IV.

[24] »Was ich dabei gefürchtet hatte, war das Wiederzusammentreffen mit jener Dame. Aber der Herr Gesandte war allein gekommen. Seine Gemahlin hatte in einem nordischen Seebade einen russischen Fürsten kennen gelernt und sich scheiden lassen. An der Seite des Russen soll sie in Petersburg noch eine sehr hervorragende Rolle gespielt haben – und tugendhaft geworden sein. Das kommt manchmal bei solchen Frauen vor, wenn sie zufällig auf den Richtigen treffen – und nebenbei ein wenig zu altern anfangen. Sie aber stand eigentlich noch immer in der Blüte ihrer Jahre, als sie plötzlich starb. Ich hatte es erst einige Zeit nach ihrem Tod erfahren. Aber die Kunde traf mich wie ein heftiger Schlag ins Innerste, der mich fühlen ließ, wie sehr ich dieses Weib geliebt hatte.«

Er schwieg, in Gedanken versinkend.
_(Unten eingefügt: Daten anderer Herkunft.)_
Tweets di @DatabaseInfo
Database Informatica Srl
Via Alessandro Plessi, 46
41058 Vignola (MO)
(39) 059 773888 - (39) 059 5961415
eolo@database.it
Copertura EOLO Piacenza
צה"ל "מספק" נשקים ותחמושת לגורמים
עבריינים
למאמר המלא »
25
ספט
Dann fuhr er fort: »Das Leben in Spanien war mir inzwischen immer öder geworden. Die Liebschaften der dicken Königin Isabella und die beständigen Pronunziamentos langweilten mich mehr als sie mich aufregten. So griff ich endlich wieder zum Schwert und machte das Mexikanische Abenteuer mit. Nach dem unglücklichen Ausgang unternahm ich noch eine Reise nach Paris und London und kehrte in unsere mährische Heimat zurück. Mein Bruder residierte, da unser Vater gestorben war, schon als Fürst in Roggendorf, wo jetzt auch ich meine Tage beschließen will.
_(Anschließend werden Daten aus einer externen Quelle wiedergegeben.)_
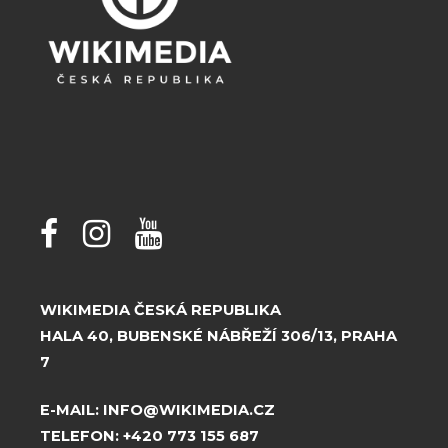
WIKIMEDIA ČESKÁ REPUBLIKA
HALA 40, BUBENSKÉ NÁBŘEŽÍ 306/13, PRAHA
7
E-MAIL:
INFO@WIKIMEDIA.CZ
TELEFON:
+420 773 155 687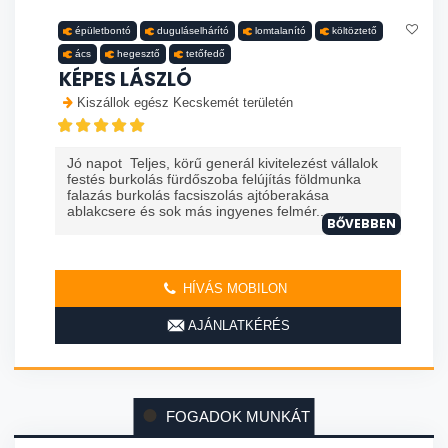
épületbontó
duguláselhárító
lomtalanító
költöztető
ács
hegesztő
tetőfedő
KÉPES LÁSZLÓ
Kiszállok egész Kecskemét területén
Jó napot Teljes, körű generál kivitelezést vállalok
festés burkolás fürdőszoba felújítás földmunka
falazás burkolás facsiszolás ajtóberakása
ablakcsere és sok más ingyenes felmér...
BŐVEBBEN
HÍVÁS MOBILON
AJÁNLATKÉRÉS
FOGADOK MUNKÁT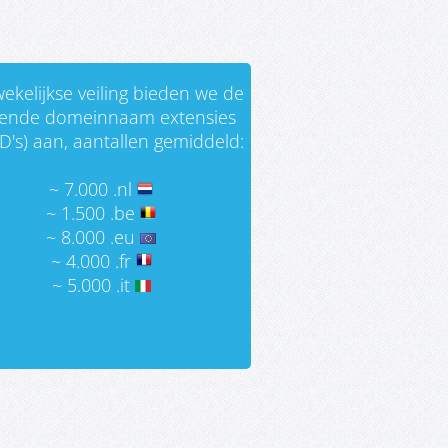
ekelijkse veiling bieden we de
gende domeinnaam extensies
D's) aan, aantallen gemiddeld:
~ 7.000 .nl
~ 1.500 .be
~ 8.000 .eu
~ 4.000 .fr
~ 5.000 .it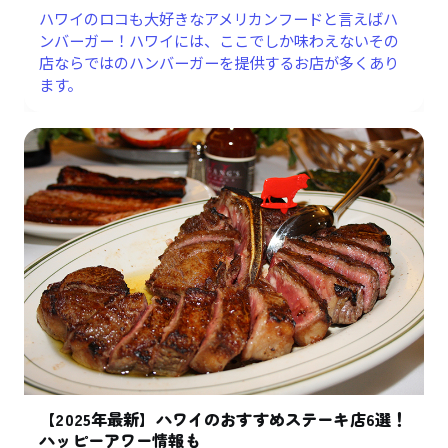
ハワイのロコも大好きなアメリカンフードと言えばハ
ンバーガー！ハワイには、ここでしか味わえないその
店ならではのハンバーガーを提供するお店が多くあり
ます。
【2025年最新】ハワイのおすすめステーキ店6選！
ハッピーアワー情報も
An die Worels dachte man schon längst nicht mehr. Einmal aber kam doch die Rede auf sie, und mein Bruder sagte: ›Wie ich höre, ist es ihnen eine Zeitlang ganz gut gegangen. Er ist ja wirklich ein geschickter Mensch, und die ersteren Arbeiter in jener Kunsttischlerei sollen sehr gut bezahlt werden. Aber in seiner Familie hatte er Unglück. Die Olga, die in Blansek die Bewerbungen eines unserer Forstleute schnöd zurückgewiesen, hat sich in der Stadt mit dem Sohn eines reichen Fabrikanten[25] eingelassen. Er soll ihr die Ehe versprochen haben. Als sie aber durch ihn in andere Umstände gekommen war, verließ er sie. Man sagt, es sei eine böse Geschichte gewesen, denn Papa Worel wollte es mit Gewalt durchsetzen, daß sie der junge Herr zu seiner Frau mache. Aber es nützte nichts; sie mußten sich mit einer nicht unansehnlichen Abfindungssumme zufrieden geben. Aber da war auch gleich ein Schwindler da, der die Vaterschaft und auch das Kapital auf sich nahm, indem er Olga heiratete. Er hatte die Absicht, eine Fabrik Zu errichten, in der alte Tuchreste zu frischen Stoffen verarbeitet werden sollten. Nach ein paar Jahren war das Geld zum Teufel gegangen, und da auch Wechselfälschungen mitspielten, kam der Herr Gemahl ins Zuchthaus. So mußte die Olga mit zwei Kindern zu ihrem Vater flüchten. Und der Schlingel von Sohn ist natürlich nicht einmal durch die zweite Gymnasialklasse gekommen. Er hat sich dem Violinspielen gewidmet, um es darin, wie der Alte versichern soll, zur Meisterschaft zu bringen. Nun, wir werden ja sehen.‹

Nicht lange nach diesem Gespräch wies mir mein Bruder ein Schreiben vor, das er eben von Worel erhalten hatte. Dieser teilte darin mit, daß er unverschuldet in eine große Notlage geraten sei, die jetzt um so drückender geworden, als ihn seine Frau wieder mit einem Kinde – einem Knaben, beschenkt habe. Er bitte daher, ihm einen Vorschuß von dreihundert Gulden zu gewähren, welche Summe er in kleinen Monatsraten dankbarst von seiner Pension zurückerstatten werde.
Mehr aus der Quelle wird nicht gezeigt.